Série Chico Buarque: "Atrás da porta" e sua intensidade poética.
A partir de hoje, o Quarta Musical trará uma sequência de três obras-primas do nosso grande cantor e compositor Chico Buarque, como uma forma de homenagem ao artista. A primeira canção que traremos para vocês se chama "Atrás da porta", composta em 1972 e ficou famosa na emocionante e belíssima interpretação de Elis Regina.
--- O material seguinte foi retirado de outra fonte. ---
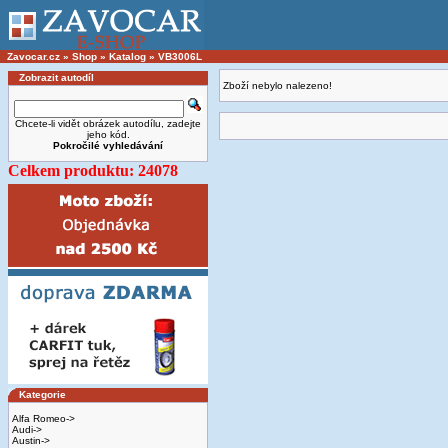
Zavocar.cz
»
Shop
»
Katalog
»
VB3006L
Zobrazit autodíl
Zboží nebylo nalezeno!
Chcete-li vidět obrázek autodílu, zadejte
jeho kód.
Pokročilé vyhledávání
Celkem produktu: 24078
Kategorie
Alfa Romeo->
Audi->
Austin->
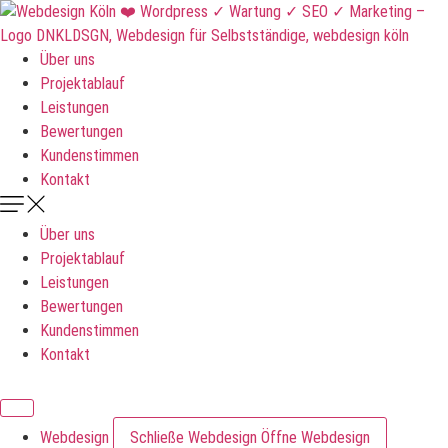
Zum
Inhalt
springen
Über uns
Projektablauf
Leistungen
Bewertungen
Kundenstimmen
Kontakt
Über uns
Projektablauf
Leistungen
Bewertungen
Kundenstimmen
Kontakt
DNKLDSGN
Webdesign
Schließe Webdesign
Öffne Webdesign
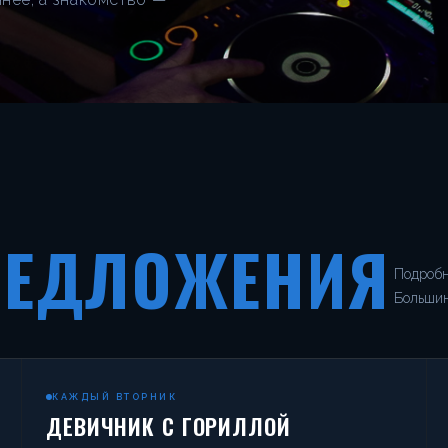
РЕДЛОЖЕНИЯ
Подробн
Большин
КАЖДЫЙ ВТОРНИК
ДЕВИЧНИК С ГОРИЛЛОЙ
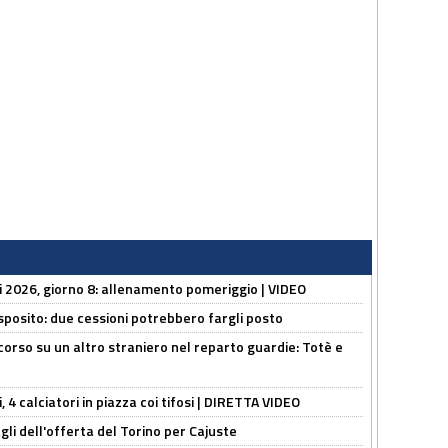
li 2026, giorno 8: allenamento pomeriggio | VIDEO
sposito: due cessioni potrebbero fargli posto
 corso su un altro straniero nel reparto guardie: Totè e
, 4 calciatori in piazza coi tifosi | DIRETTA VIDEO
gli dell'offerta del Torino per Cajuste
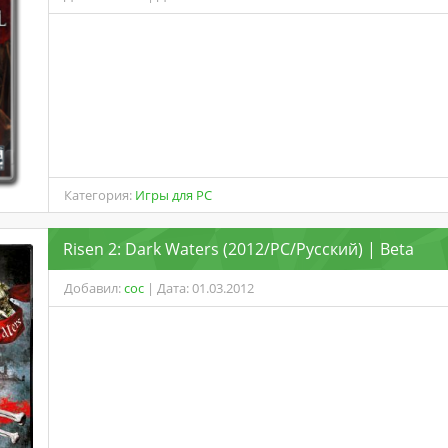
Категория:
Игры для PC
Risen 2: Dark Waters (2012/PC/Русский) | Beta
Добавил:
coc
| Дата: 01.03.2012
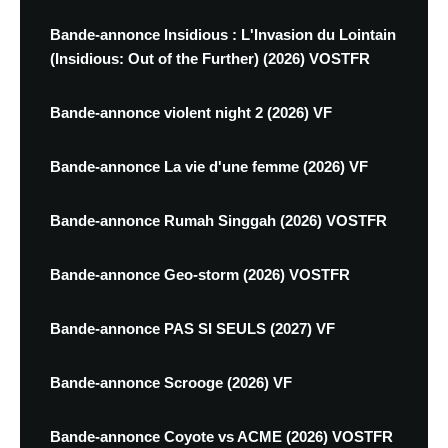
Bande-annonce Insidious : L'Invasion du Lointain
(Insidious: Out of the Further) (2026) VOSTFR
Bande-annonce violent night 2 (2026) VF
Bande-annonce La vie d'une femme (2026) VF
Bande-annonce Rumah Singgah (2026) VOSTFR
Bande-annonce Geo-storm (2026) VOSTFR
Bande-annonce PAS SI SEULS (2027) VF
Bande-annonce Scrooge (2026) VF
Bande-annonce Coyote vs ACME (2026) VOSTFR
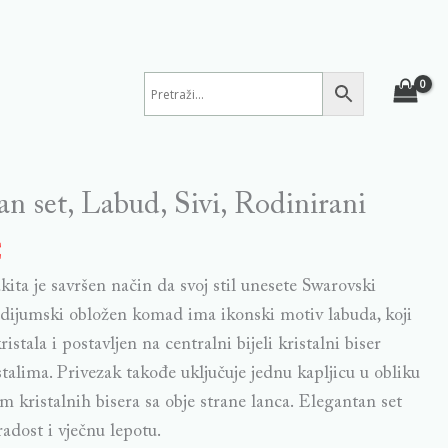
n set, Labud, Sivi, Rodinirani
€
akita je savršen način da svoj stil unesete Swarovski
 rodijumski obložen komad ima ikonski motiv labuda, koji
ristala i postavljen na centralni bijeli kristalni biser
talima. Privezak takođe uključuje jednu kapljicu u obliku
m kristalnih bisera sa obje strane lanca. Elegantan set
 radost i vječnu lepotu.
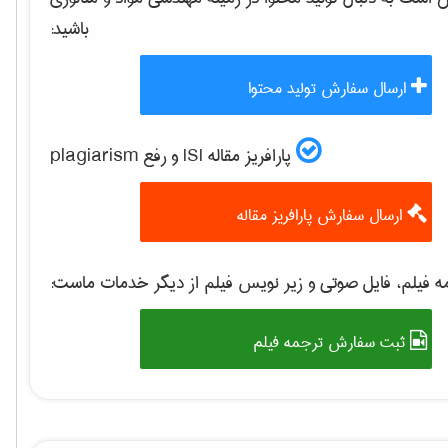
باشید:
ارسال سفارش تولید محتوا
پارافریز مقاله ISI و رفع plagiarism
ارسال سفارش پارافریز مقاله
 فیلم، فایل صوتی و زیر نویس فیلم از دیگر خدمات ماست:
ثبت سفارش ترجمه فیلم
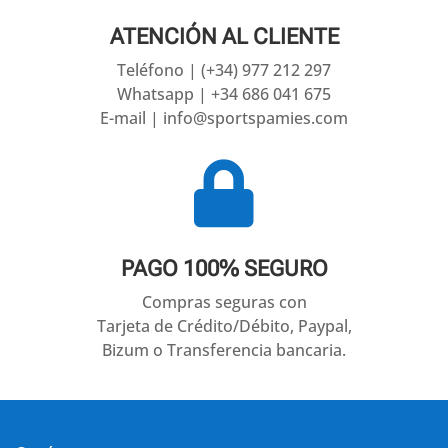
ATENCIÓN AL CLIENTE
Teléfono | (+34) 977 212 297
Whatsapp | +34 686 041 675
E-mail | info@sportspamies.com

PAGO 100% SEGURO
Compras seguras con
Tarjeta de Crédito/Débito, Paypal,
Bizum o Transferencia bancaria.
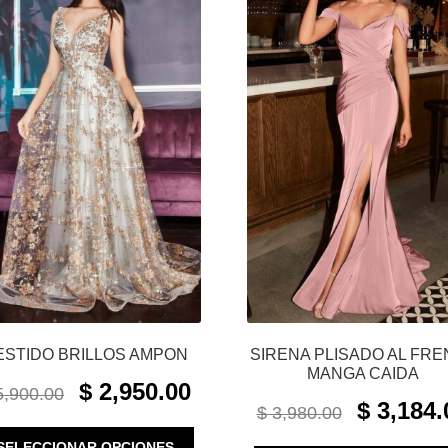
ESTIDO BRILLOS AMPON
SIRENA PLISADO AL FRE
MANGA CAIDA
ORIGINAL
CURRENT
$
2,950.00
,900.00
ORIGINAL
PRICE
PRICE
$
3,184.
$
3,980.00
PRICE
WAS:
IS:
ESTE
WAS:
SELECCIONAR OPCIONES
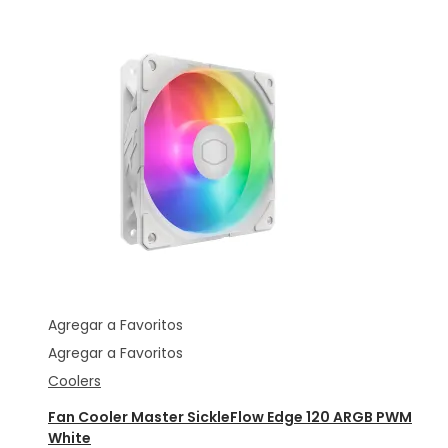
Agregar a Favoritos
Agregar a Favoritos
Coolers
Fan Cooler Master SickleFlow Edge 120 ARGB PWM
White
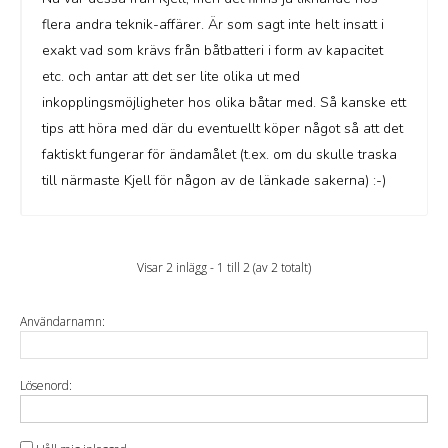
flera andra teknik-affärer. Är som sagt inte helt insatt i
exakt vad som krävs från båtbatteri i form av kapacitet
etc. och antar att det ser lite olika ut med
inkopplingsmöjligheter hos olika båtar med. Så kanske ett
tips att höra med där du eventuellt köper något så att det
faktiskt fungerar för ändamålet (t.ex. om du skulle traska
till närmaste Kjell för någon av de länkade sakerna) :-)
Visar 2 inlägg - 1 till 2 (av 2 totalt)
Användarnamn:
Lösenord:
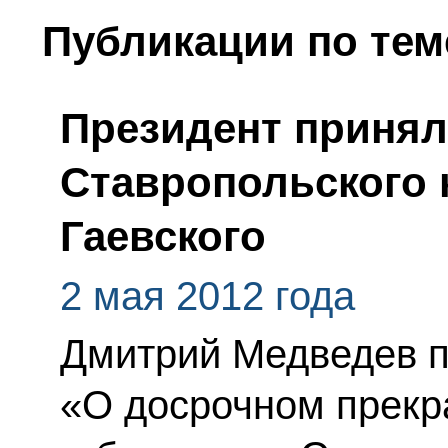
Публикации по тем
Президент принял
Ставропольского 
Гаевского
2 мая 2012 года
Дмитрий Медведев п
«О досрочном прек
Em 2005, na gravação do DVD Romance da produtora RWR, Chico Buarque conta que "Atrás da porta" foi a primeira parceria dele com o compositor e arranjador musical Francis Hime. Segundo o artista, foi um episódio bem curioso que ocorreu, quando este tinha ido na casa de Francis em Petrópolis para passar férias. Até que em uma noite, numa reunião com poucos amigos, estavam eles cantando, tocando piano e já bebendo bastante. Quando Francis começa a tocar a canção "Atrás da porta" e conforme ia ouvindo a melodia, Chico começa a escrever a letra bem ali no meio de toda a confusão, algo que ele nunca tinha feito antes. Continuou escrevendo a canção mesmo com a agitação que rolava, até que aconteceu algo que ele não sabe explicar muito bem se foi por causa do whisky que acabou, a inspiração ou o porre que tinha sido muito grande, pois naquele tempo eles bebiam muito. Chico só sabe dizer que a letra ficou inacabada, pois foi escrevendo até a metade da música e depois não saiu mais nada.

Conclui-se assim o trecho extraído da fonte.